These outlooks, too, were useful in solving many of the social problems that afflicted the young men about town; the identity, for instance, of the occupant of the hansom who had just driven past, heavily veiled, together with her destination and her reason for being out at all; why the four-in-hand went up empty and came back with a pretty woman beside the "Tooler," and then turned up a side street toward the Park, instead of taking the Avenue into its confidence; what the young wife of the old doctor meant when she waved her hand to the occupant of a third-story window, and who lived there, and why--None of their business, of course--never could be--but each and every escapade, incident and adventure being so much thrice-blessed manna to souls stranded in the desert waste of club conversation.

None of these things interested our hero, and he soon found himself listening to the talk at an adjoining table. Topping, a young lawyer, Whitman Bunce, a man of leisure--unlimited leisure-- and one or two others, were rewarming some of the day's gossip.

"Had the gall to tell Bob's man he couldn't sleep in linen sheets; had his own violet silk ones in his trunk, to match his pajamas. The goat had 'em out and half on the bed when Bob came in and stopped him. Awful row, I heard, when Mrs. Bob got on to it. He'll never go there again."

"And I heard," broke in Bunce, "that she ordered the trap and sent him back to the station."

Other bits drifted Jack's way:

"Why he was waiting at the stage-door and she slipped out somewhere in front. Billy was with her, so I heard. ... When they got to Delmonico's there came near being a scrap. ... No. ... Never had a dollar on Daisy Belle, or any other horse. ..."

Loud laughter was now heard at the end of the hall. A party of young men had reached the foot of the stairs and were approaching Biffton and Jack. Garry's merry voice led the others.

"Still hard at work, are you, Biffy? Why, hello, Jack!--how long have you been here? Morlon, you know Mr. Breen, don't you?--Yes, of course you do--new member--just elected. Get a move on that carcass of yours, Biffy, and let somebody else get up to that table. Charles, take the orders."

Jack had shaken everybody's hand by this time, Biffton having moved back a foot or two, and the circle had widened so that the poker party could reach their cocktails. Garry extended his arm till his hand rested on Jack's shoulder.

"Nothing sets me up like a game of poker, old man. Been on the building all day. You ought to come up with me some time--I'll show you the greatest piece of steel construction you ever saw. Mr. Morris was all over it to-day. Oh, by the way! Did that old chunk of sandstone come up to see you last night? What did you say his name was?"

Jack repeated Peter's cognomen--this time without rolling the syllables under his tongue--said that Mr. Grayson had kept his promise; that the evening had been delightful, and immediately changed the subject. There was no use trying to convert Garry.

"And now tell me about the supper," asked Jack.

"Oh, that was all right. We whooped it up till they closed the bar and then went home with the milk. Had an awful head on me next morning; nearly fell off the scaffold, I was so sleepy. How's Miss Corinne? I'm going to stop in on my way uptown this afternoon and apologize to her. I have her note, but I haven't had a minute to let her know why I didn't come. I'll show her the ring; then she'll know why. Saw it, didn't you?"
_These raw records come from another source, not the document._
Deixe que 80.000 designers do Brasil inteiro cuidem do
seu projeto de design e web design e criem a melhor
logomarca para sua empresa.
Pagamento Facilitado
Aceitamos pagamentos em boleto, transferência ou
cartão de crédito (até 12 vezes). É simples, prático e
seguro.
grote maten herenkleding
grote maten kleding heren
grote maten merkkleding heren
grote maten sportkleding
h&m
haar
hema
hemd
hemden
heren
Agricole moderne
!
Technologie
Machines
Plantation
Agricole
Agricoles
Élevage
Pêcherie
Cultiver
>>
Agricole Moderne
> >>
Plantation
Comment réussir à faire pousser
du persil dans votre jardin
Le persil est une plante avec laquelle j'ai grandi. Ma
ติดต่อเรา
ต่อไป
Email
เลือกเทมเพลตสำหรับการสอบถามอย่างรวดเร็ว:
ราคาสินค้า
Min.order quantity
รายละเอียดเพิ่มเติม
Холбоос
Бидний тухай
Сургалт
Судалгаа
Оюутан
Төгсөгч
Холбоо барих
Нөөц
Jack hadn't seen it. He had been too excited to look. Now he examined it. With the flash of the gems Biffy sat up straight, and the others craned their heads. Garry slipped it off his finger for the hundredth time for similar inspections, and Jack utilized the pause in the conversation to say that Corinne had received the note and that in reply she had vented most of her disappointment on himself, a disclosure which sent a cloud across Garry's face.
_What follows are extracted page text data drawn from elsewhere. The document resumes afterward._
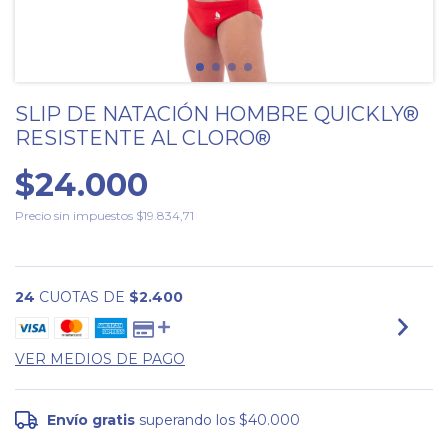
SLIP DE NATACIÓN HOMBRE QUICKLY®
RESISTENTE AL CLORO®
$24.000
Precio sin impuestos
$19.834,71
24
CUOTAS DE
$2.400
VER MEDIOS DE PAGO
Envío gratis
superando los
$40.000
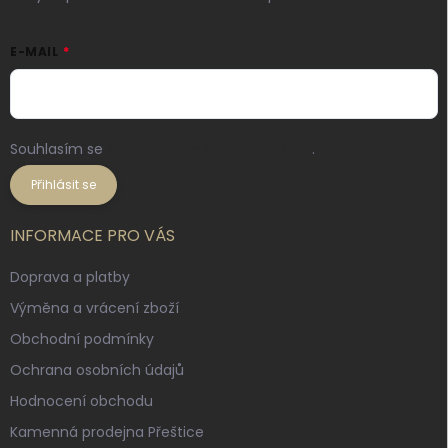
E-MAIL
Souhlasím se
zpracováním osobních údajů
.
Přihlásit se
INFORMACE PRO VÁS
Doprava a platby
Výměna a vrácení zboží
Obchodní podmínky
Ochrana osobních údajů
Hodnocení obchodu
Kamenná prodejna Přeštice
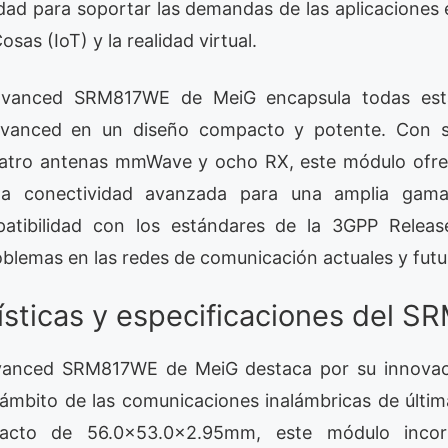
ad para soportar las demandas de las aplicacione
osas (IoT) y la realidad virtual.
vanced SRM817WE de MeiG encapsula todas esta
dvanced en un diseño compacto y potente. Con s
uatro antenas mmWave y ocho RX, este módulo ofre
na conectividad avanzada para una amplia gama 
tibilidad con los estándares de la 3GPP Releas
oblemas en las redes de comunicación actuales y futu
rísticas y especificaciones del 
anced SRM817WE de MeiG destaca por su innovac
 ámbito de las comunicaciones inalámbricas de últi
acto de 56.0×53.0x2.95mm, este módulo incor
The cocktail hour had now arrived--one hour before dinner, an hour which was fixed by that distinguished compounder of herbs and spirits, Mr. Biffton--and the room began filling up. Most of the members were young fellows but a few years out of college, men who renewed their Society and club life within its walls; some were from out of town--students in the various professions. Here and there was a man of forty--one even of fifty-five--who preferred the gayer and fresher life of the younger generation to the more solemn conclaves of the more exclusive clubs further up and further down town. As is usual in such combinations, the units forming the whole sought out their own congenial units and were thereafter amalgamated into groups, a classification to be found in all clubs the world over. While Biffy and his chums could always be found together, there were other less-fortunate young fellows, not only without coupon shears, but sometimes without the means of paying their dues--who formed a little coterie of their own, and who valued and used the club for what it brought them, their election carrying with it a certain social recognition: it also widened one's circle of acquaintances and, perhaps, of clients.
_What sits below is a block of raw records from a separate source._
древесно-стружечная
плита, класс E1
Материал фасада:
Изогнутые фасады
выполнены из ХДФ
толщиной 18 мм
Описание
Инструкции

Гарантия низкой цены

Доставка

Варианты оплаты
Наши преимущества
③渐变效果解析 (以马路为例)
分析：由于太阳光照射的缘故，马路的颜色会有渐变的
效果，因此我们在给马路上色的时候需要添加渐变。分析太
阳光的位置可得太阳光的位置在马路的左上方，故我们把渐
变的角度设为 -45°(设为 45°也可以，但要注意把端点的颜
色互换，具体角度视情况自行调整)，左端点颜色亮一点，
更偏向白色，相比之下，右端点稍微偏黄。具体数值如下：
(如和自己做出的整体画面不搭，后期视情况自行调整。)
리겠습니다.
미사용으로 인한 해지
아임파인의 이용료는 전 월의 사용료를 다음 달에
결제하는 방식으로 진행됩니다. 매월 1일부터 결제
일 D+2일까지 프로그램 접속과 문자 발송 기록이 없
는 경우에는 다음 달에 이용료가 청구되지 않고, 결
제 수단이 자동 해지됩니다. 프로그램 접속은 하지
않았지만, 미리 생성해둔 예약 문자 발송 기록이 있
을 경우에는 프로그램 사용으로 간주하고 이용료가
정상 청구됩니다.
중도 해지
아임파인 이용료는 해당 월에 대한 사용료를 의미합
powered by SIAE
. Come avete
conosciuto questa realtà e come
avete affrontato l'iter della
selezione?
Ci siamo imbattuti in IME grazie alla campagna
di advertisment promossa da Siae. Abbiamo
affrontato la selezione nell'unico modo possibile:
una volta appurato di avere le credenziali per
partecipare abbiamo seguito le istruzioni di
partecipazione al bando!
The sound of loud talking now struck upon Jack's ear. Something more important than the angle of a parasol or the wearing of out- of-date spats was engrossing the attention of a group of young men who had just entered. Jack caught such expressions as--"Might as well have picked his pocket. ..." "He's flat broke, anyhow. ..." "Got to sell his house, I hear. ..."

Then came a voice louder than the others.

"There's Breen talking to Minott and Biffy. He's in the Street; he'll know. ... Say, Breen!"

Jack rose to his feet and met the speaker half way.

"What do you know, Breen, about that scoop in gold stock? Heard anything about it? Who engineered it? Charley Gilbert's cleaned out, I hear."

"I don't know anything," said Jack. "I left the office at noon and came up town. Who did you say was cleaned out?"

"Why, Charley Gilbert. You must know him."

"Yes, I know him. What's happened to him?"

"Flat broke--that's what happened to him. Got caught in that gold swindle. The stock dropped out of sight this afternoon, I hear-- went down forty points."

Garry crowded his way into the group: "Which Mr. Gilbert?--not Charley M., the--"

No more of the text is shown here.